Adopted as part of a larger education bill, Bryce’s Law authorizes the Department of Elementary and Secondary Education to seek grants and donations to be used for scholarships so special needs children can attend the public or private school that works best for them. The program is limited to students with autism spectrum disorder, Down syndrome, Angelman syndrome or cerebral palsy.

Similar bills have been introduced over the past eight years. Previous plans were introduced as publicly-funded vouchers, as well as privately-funded tax-credit scholarships. However, opponents (wrongly) claimed vouchers and tax-credits were unconstitutional.

Bryce’s Law stands out because the state education department—rather than non-profit scholarship-granting organizations—is responsible for securing public funding for the program. How this arrangement will work depends on the department’s openness to parental choice. Rep. Scharnhorst explained:

It’s somewhat of a mandate to the Department of Elementary and Secondary Education to seek and secure federal and state [funding], and I will be seeking on my own private foundation money, to form a pool of money for parents who decide they want to move these children out of a public school and put them in the institutions that could probably best suit improving their quality of life as well as their family.

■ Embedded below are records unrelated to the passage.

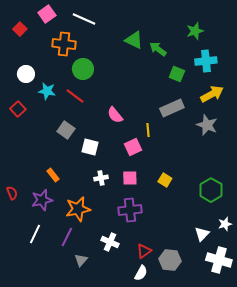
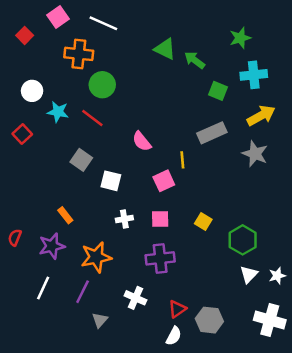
green hexagon: (211, 190) -> (243, 240), moved
red semicircle: (12, 193) -> (15, 237), turned -136
white triangle: (202, 234) -> (249, 274), moved

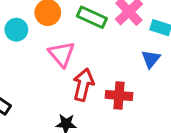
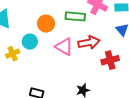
red arrow: (83, 85) -> (89, 43), moved, turned 85

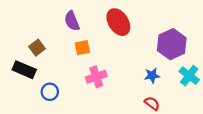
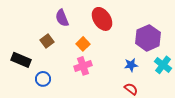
brown square: (37, 48) -> (47, 41), moved
orange square: (82, 48) -> (83, 44), moved, turned -32

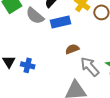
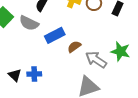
blue rectangle: (60, 22) -> (55, 35), moved

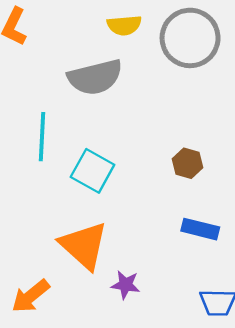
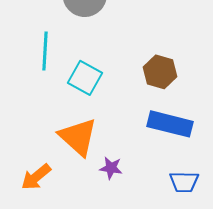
brown hexagon: (188, 163) -> (160, 72), size x1.4
blue rectangle: (200, 229) -> (170, 124), size x1.5

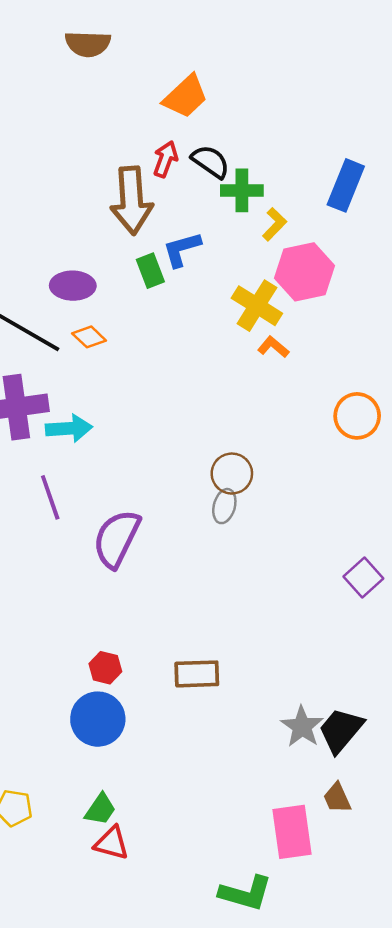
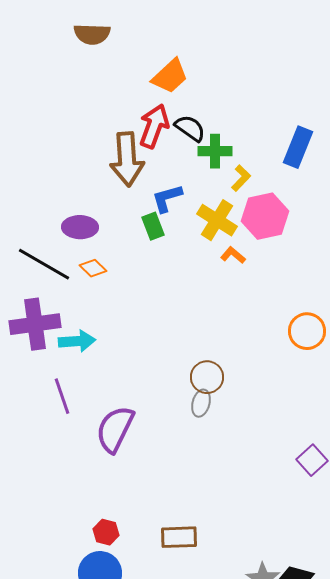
red arrow: (165, 159) -> (154, 126), size x1.5
green rectangle: (150, 271) -> (153, 226), moved
yellow cross: (257, 306) -> (217, 220), moved
orange L-shape: (273, 347) -> (233, 255), moved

It’s a sad state of affairs when parental choice has to be mandated, and when private philanthropy has to be somehow “legitimized” with public state and federal tax dollars. Hopefully, the program lasts long enough so that funding this program can be moved from the public to the private sphere—where education as a whole belongs.

Currently, 250,000 students nationwide are benefiting from parental choice programs. Specifically, there are19 voucher scholarship programs in 12 states and Washington, D.C., 16 tax-credit scholarship programs in 13 states, and one educational savings account (ESA) in Arizona is serving more than 360 students. With Missouri’s new program the number of parental choice programs nationwide now stands at 35.